[Stored data entries]
■ ■ ■
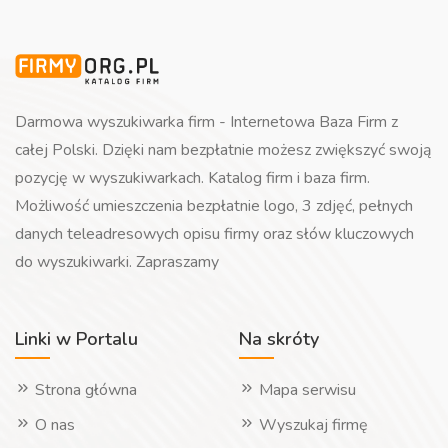
Darmowa wyszukiwarka firm - Internetowa Baza Firm z
całej Polski. Dzięki nam bezpłatnie możesz zwiększyć swoją
pozycję w wyszukiwarkach. Katalog firm i baza firm.
Możliwość umieszczenia bezpłatnie logo, 3 zdjęć, pełnych
danych teleadresowych opisu firmy oraz słów kluczowych
do wyszukiwarki. Zapraszamy
Linki w Portalu
Na skróty
Strona główna
Mapa serwisu
O nas
Wyszukaj firmę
■ ■ ■
THE PROBLEM =>
Go to the line holding "danych teleadresowych opisu" in the entries above and return it, along with every line after it, exactly as written.

ANSWER TO THE EXERCISE =>
danych teleadresowych opisu firmy oraz słów kluczowych
do wyszukiwarki. Zapraszamy
Linki w Portalu
Na skróty
Strona główna
Mapa serwisu
O nas
Wyszukaj firmę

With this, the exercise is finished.